That’s how I’m viewing the festival circuit. I’m planning on using festivals as a springboard to a platform release. When I say platform release I mean the festival becomes the first step in a distribution strategy that I’ve put in place. It becomes a vehicle for promotion, a way to push the publicity and exposure towards monetizing the film. Platform releasing isn’t something new – it’s used by the studios, the mini majors and many independent distributors. But it isn’t something that most filmmakers tend to do when considering their festival strategies. Here’s a breakdown of what I’m planning.
- Start selling foreign territories at the Cannes Film Market next month
- Domestic festival screenings early summer through fall
- Promotional and speaking engagements – horror conventions and various industry conventions starting in May and continuing into the Fall
- Limited theatrical release on 5 to 8 screens starting a month before the street date of the DVD
- Fall street date for the DVD which places the film in retail and rental outlets nationwide (I’m also currently working on a deal for the soundtrack, which would place it everywhere from iTunes to retail outlets across the country.) So the DVD and CD would street the same day.
- International festivals before and after the release of the DVD in the states
- Attend the AFM in Nov. to continue foreign sales
- Continue the international festival circuit after US street date for about a year to help push sales overseas
- Starting NOW and continuing through the end of the platform release I’ll be working the press - pointing everything towards the DVD release date.

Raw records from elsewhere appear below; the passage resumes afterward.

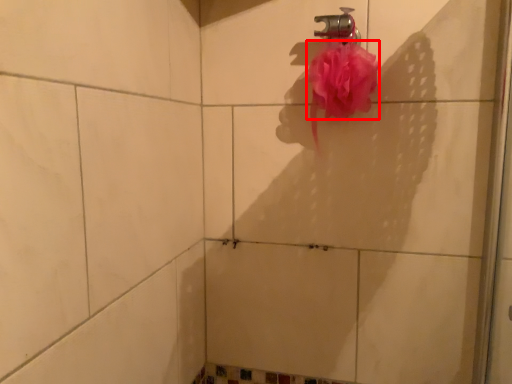 Question: From the image's perspective, what is the correct spatial relationship of blood (annotated by the red box) in relation to plumbing fixture?

Choices:
 (A) above
 (B) below

Answer: (B) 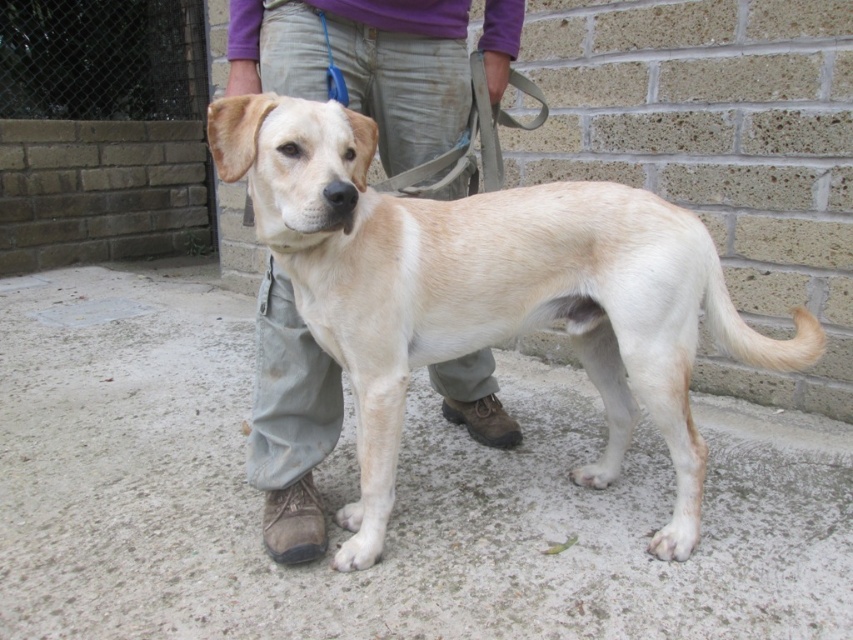 You are a dog trainer observing the scene. The dog has a light beige fur at center and the person is wearing light beige pants at center. Can the dog reach the person by moving forward without the leash interfering?

The light beige fur at center is 19.70 inches away from the light beige pants at center. Since the distance is within the typical leash length, the dog can reach the person without the leash interfering as long as it doesn

You are trying to determine which object is closer to you between the light beige fur at center and the light beige pants at center. Based on the scene, which one is nearer?

The light beige fur at center is closer to the viewer than the light beige pants at center. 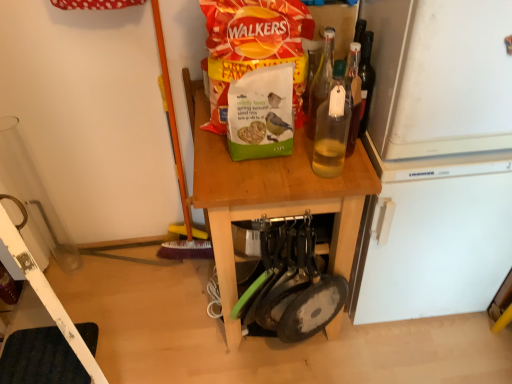 I want to click on vacant area that is in front of green matte birdseed packet at center, so click(x=260, y=176). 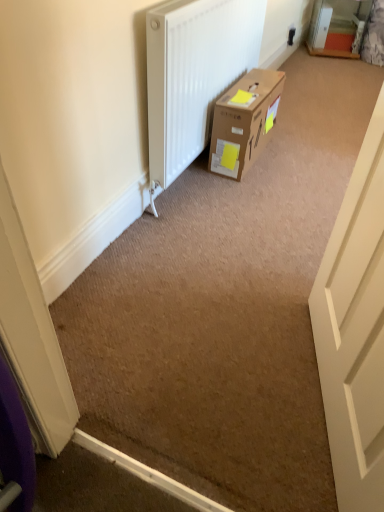 What are the coordinates of `free space in front of brown cardboard box at center` in the screenshot? It's located at (251, 190). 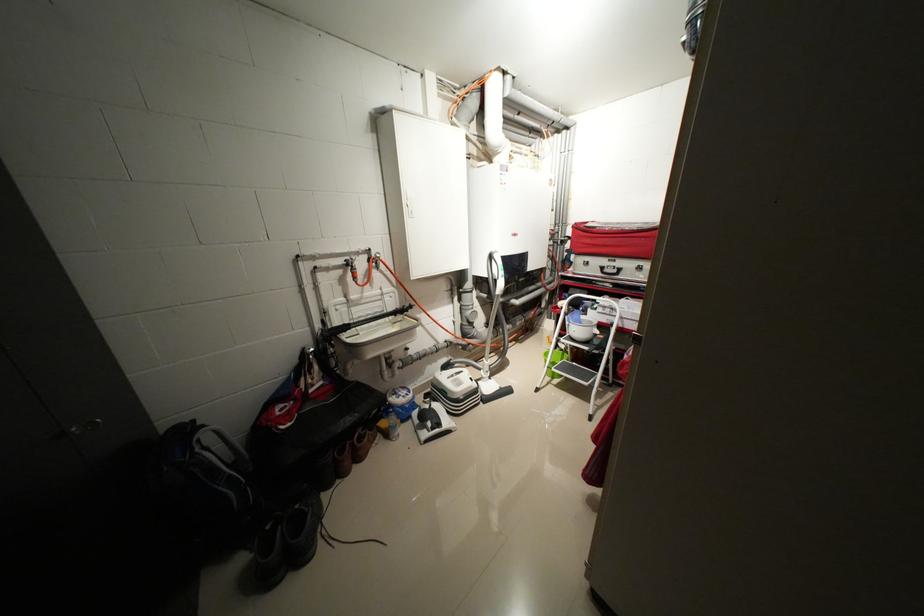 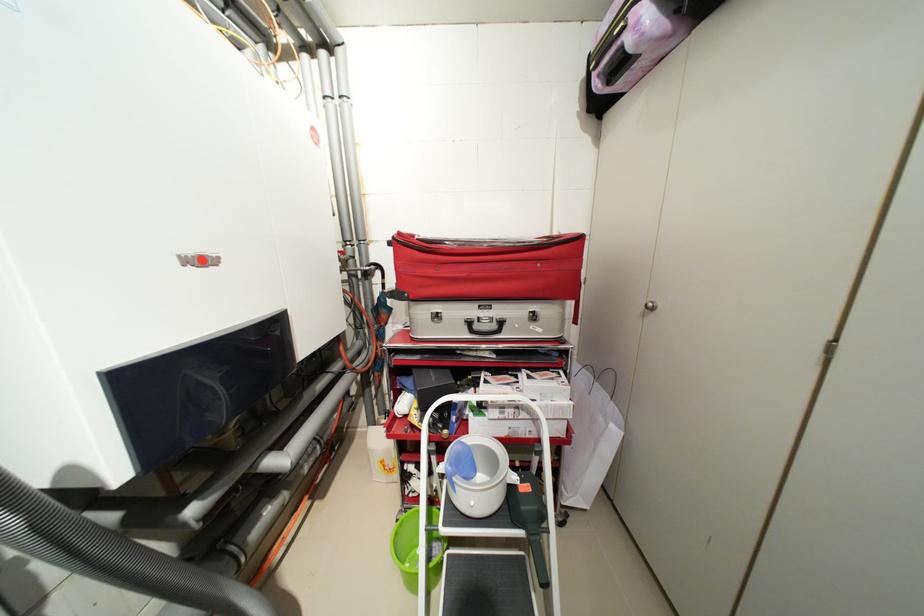 Question: I am providing you with two images of the same scene from different viewpoints. After the viewpoint changes to image2, which objects are now occluded?

Choices:
 (A) black fabric handle
 (B) black ladder step
 (C) white ladder handle
 (D) none of these

Answer: (D) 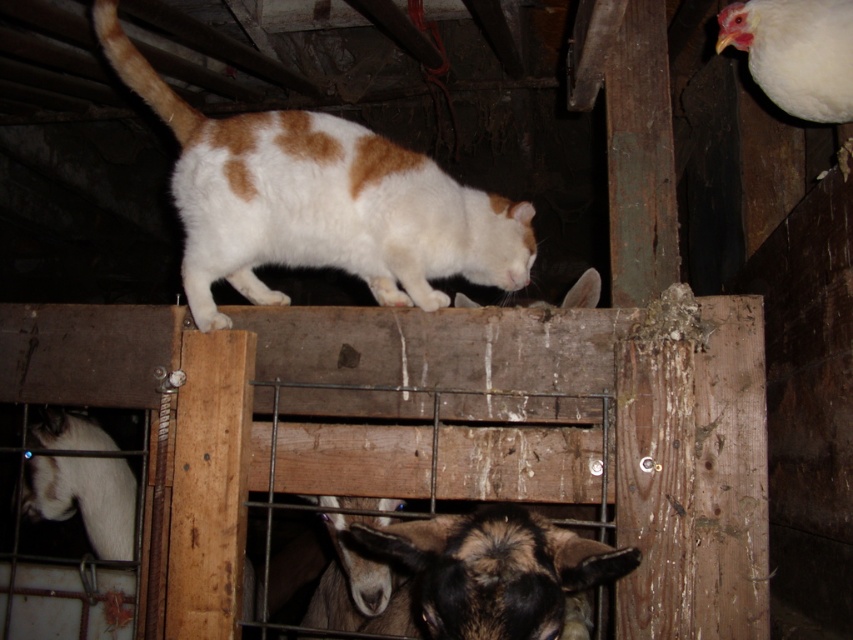 Question: Which is farther from the brown fuzzy goat at lower center?

Choices:
 (A) white fur cat at upper center
 (B) white woolen goat at lower left

Answer: (B)

Question: Which object is farther from the camera taking this photo?

Choices:
 (A) white woolen goat at lower left
 (B) white fur cat at upper center
 (C) brown fuzzy goat at lower center

Answer: (A)

Question: Considering the relative positions of brown fuzzy goat at lower center and white woolen goat at lower left in the image provided, where is brown fuzzy goat at lower center located with respect to white woolen goat at lower left?

Choices:
 (A) right
 (B) left

Answer: (A)

Question: Is brown fuzzy goat at lower center bigger than white woolen goat at lower left?

Choices:
 (A) no
 (B) yes

Answer: (B)

Question: Which point is farther to the camera?

Choices:
 (A) (90, 440)
 (B) (560, 536)
 (C) (207, 118)

Answer: (A)

Question: Is brown fuzzy goat at lower center smaller than white woolen goat at lower left?

Choices:
 (A) yes
 (B) no

Answer: (B) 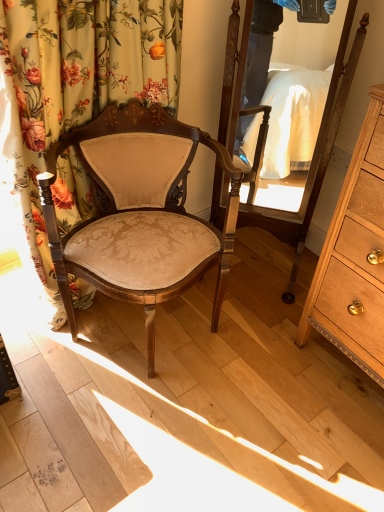 This screenshot has height=512, width=384. In order to click on unoccupied region to the right of matte beige fabric chair at center in this screenshot , I will do `click(274, 352)`. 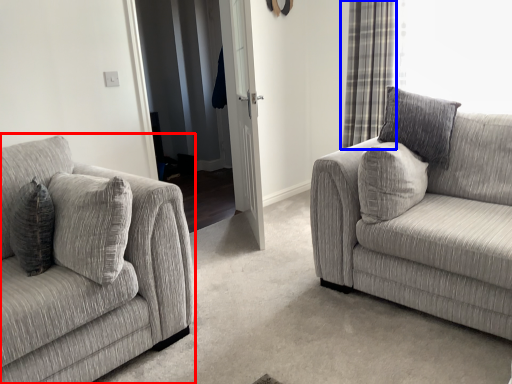 Question: Which object appears closest to the camera in this image, studio couch (highlighted by a red box) or curtain (highlighted by a blue box)?

Choices:
 (A) studio couch
 (B) curtain

Answer: (A) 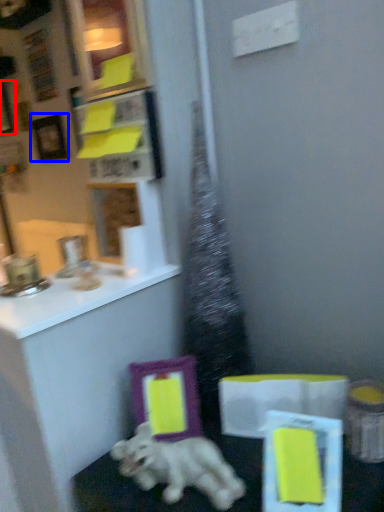 Question: Among these objects, which one is nearest to the camera, picture frame (highlighted by a red box) or picture frame (highlighted by a blue box)?

Choices:
 (A) picture frame
 (B) picture frame

Answer: (B) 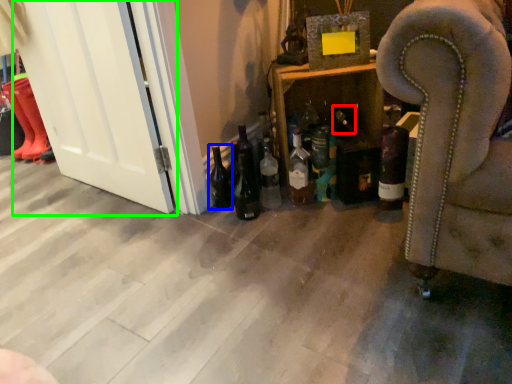 Question: Which object is positioned closest to bottle (highlighted by a red box)? Select from beer bottle (highlighted by a blue box) and screen door (highlighted by a green box).

Choices:
 (A) beer bottle
 (B) screen door

Answer: (A) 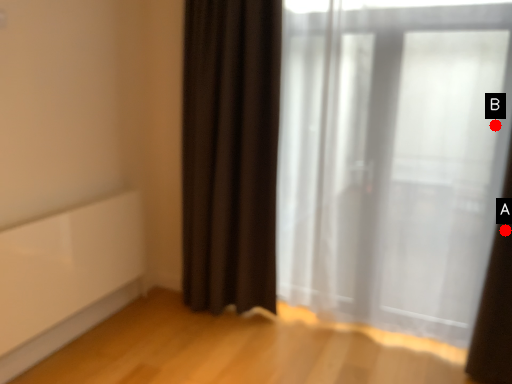 Question: Two points are circled on the image, labeled by A and B beside each circle. Which point appears closest to the camera in this image?

Choices:
 (A) A is closer
 (B) B is closer

Answer: (B) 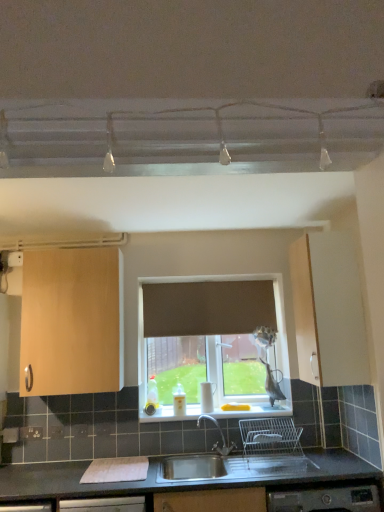 Question: In terms of width, does white plastic electric outlet at lower left look wider or thinner when compared to white glossy window sill at center?

Choices:
 (A) wide
 (B) thin

Answer: (B)

Question: From a real-world perspective, relative to white glossy window sill at center, is white plastic electric outlet at lower left vertically above or below?

Choices:
 (A) above
 (B) below

Answer: (B)

Question: Which is farther from the light wood cabinet at left, which is the 2th cabinetry in right-to-left order?

Choices:
 (A) white glossy window sill at center
 (B) brown fabric curtain at center
 (C) matte wood cabinet at right, which appears as the first cabinetry when viewed from the right
 (D) white plastic electric outlet at lower left
 (E) stainless steel sink at lower center

Answer: (C)

Question: Considering the real-world distances, which object is closest to the brown fabric curtain at center?

Choices:
 (A) matte wood cabinet at right, which appears as the first cabinetry when viewed from the right
 (B) stainless steel sink at lower center
 (C) white glossy window sill at center
 (D) white plastic electric outlet at lower left
 (E) light wood cabinet at left, which is the 2th cabinetry in right-to-left order

Answer: (A) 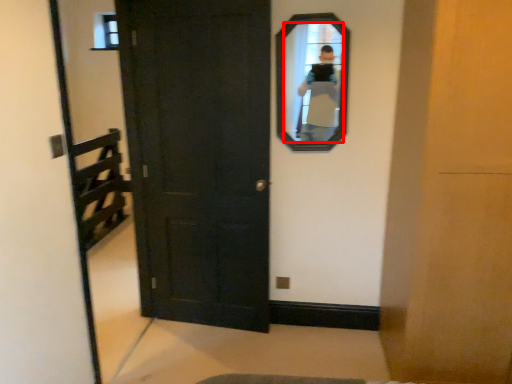 Question: Observing the image, what is the correct spatial positioning of mirror (annotated by the red box) in reference to door?

Choices:
 (A) right
 (B) left

Answer: (A) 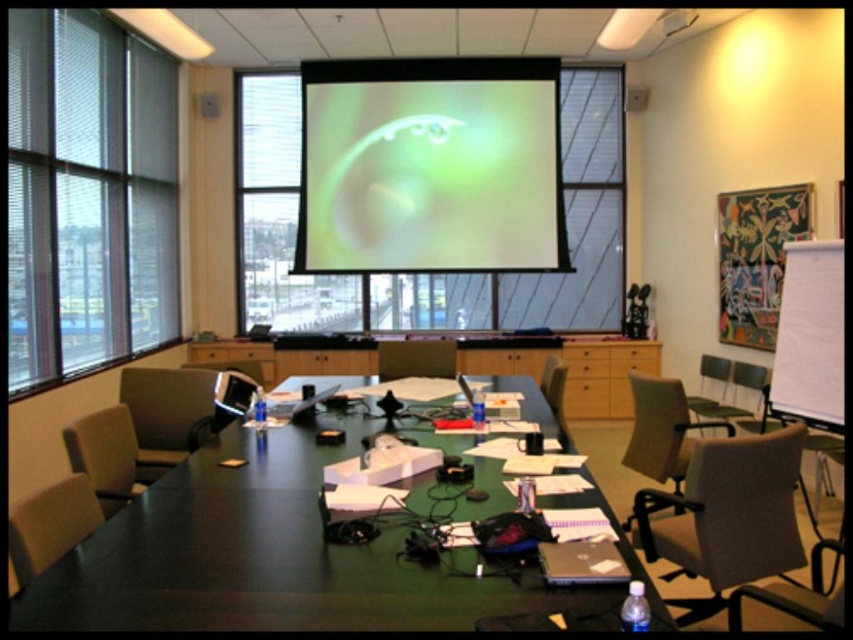 You are organizing a meeting in the conference room and need to place a large rectangular box on the table. The box is as big as the beige fabric chair at right. Will it fit on the black glossy table at center?

The black glossy table at center has a larger size compared to beige fabric chair at right, so the box will fit on the black glossy table at center since it is bigger than the chair.

You are organizing a meeting in the conference room and need to place a large poster on the wall. The poster requires a clear, unobstructed space. Which object between the transparent glass window at left and the matte gray chair at left should you avoid placing the poster near?

You should avoid placing the poster near the transparent glass window at left because it has a larger size compared to the matte gray chair at left, which means it occupies more space and may block the poster.

You are sitting in the beige fabric chair at right and want to reach the black glossy table at center to grab a pen. Is the table within your immediate reach without moving from your seat?

The black glossy table at center is in front of the beige fabric chair at right, so it should be within immediate reach from your current position. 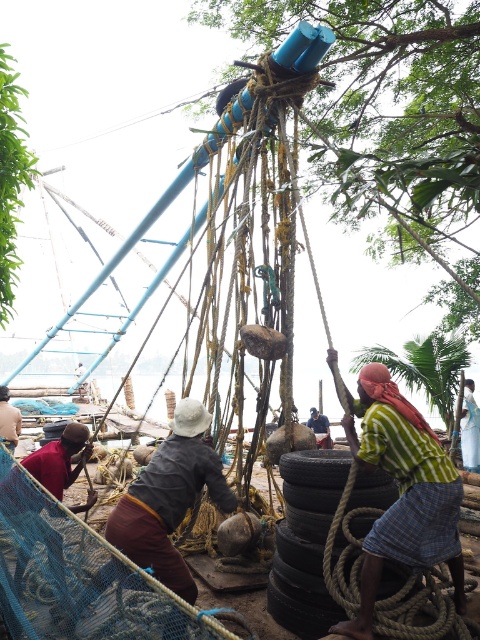 Question: Is red fabric at lower left to the left of dark blue shirt at center from the viewer's perspective?

Choices:
 (A) yes
 (B) no

Answer: (A)

Question: Observing the image, what is the correct spatial positioning of brown fabric hat at center in reference to dark blue shirt at center?

Choices:
 (A) below
 (B) above

Answer: (B)

Question: In this image, where is striped cotton shirt at center located relative to striped fabric shirt at lower right?

Choices:
 (A) below
 (B) above

Answer: (B)

Question: Estimate the real-world distances between objects in this image. Which object is farther from the dark blue shirt at center?

Choices:
 (A) striped fabric shirt at lower right
 (B) brown fabric hat at center

Answer: (B)

Question: Considering the real-world distances, which object is closest to the striped cotton shirt at center?

Choices:
 (A) dark blue shirt at center
 (B) red fabric at lower left

Answer: (B)

Question: Which object is farther from the camera taking this photo?

Choices:
 (A) red fabric at lower left
 (B) brown fabric hat at center
 (C) striped fabric shirt at lower right

Answer: (C) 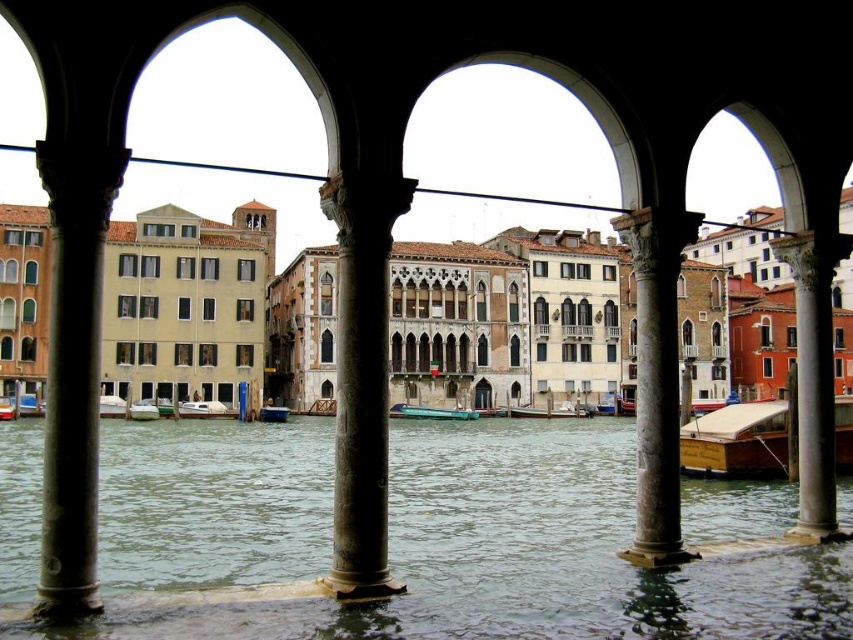 You are standing under the arches looking at the canal. You notice two wooden polished boats. Which boat, the wooden polished boat at right or the wooden polished boat at center, is taller?

The wooden polished boat at right is taller than the wooden polished boat at center.

You are a tourist in Venice and want to take a photo of the clear water at center and the white wooden boat at center through the arches. Which object will occupy more space in your photo?

The clear water at center is bigger than the white wooden boat at center, so it will occupy more space in the photo. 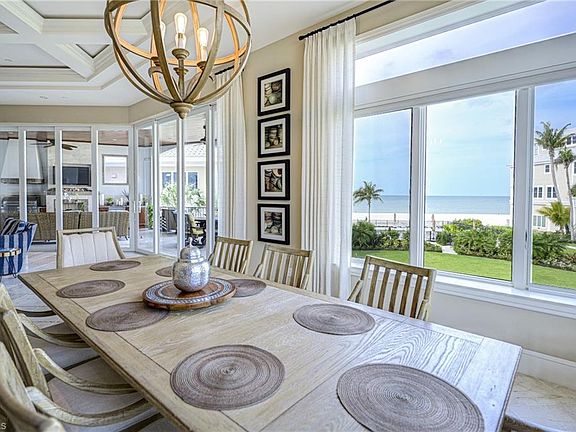 Image resolution: width=576 pixels, height=432 pixels. Find the location of `chair`. chair is located at coordinates (405, 274). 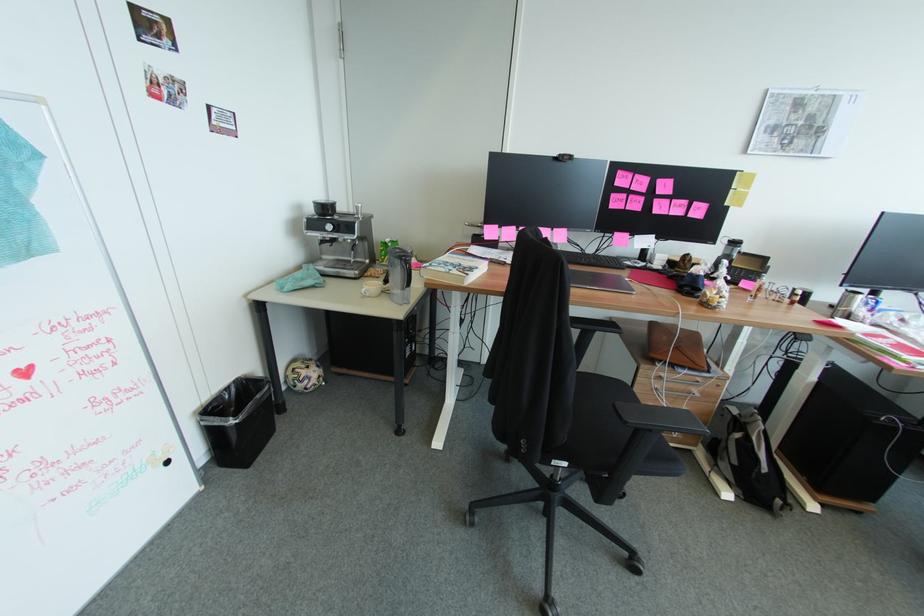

So how does one go about creating a platform release? It depends on many factors; who’s the audience, what are your resources, and what do you hope to gain from distributing your film. The above strategy targets a wide audience from horror fans to the general viewing public. It works with a foreign sales agent, a DIY theatrical release combined with smaller DVD and music labels that have national distribution in place. And last but not least it will get the film seen by a large number of people here and abroad, which in the end will help me to make more films.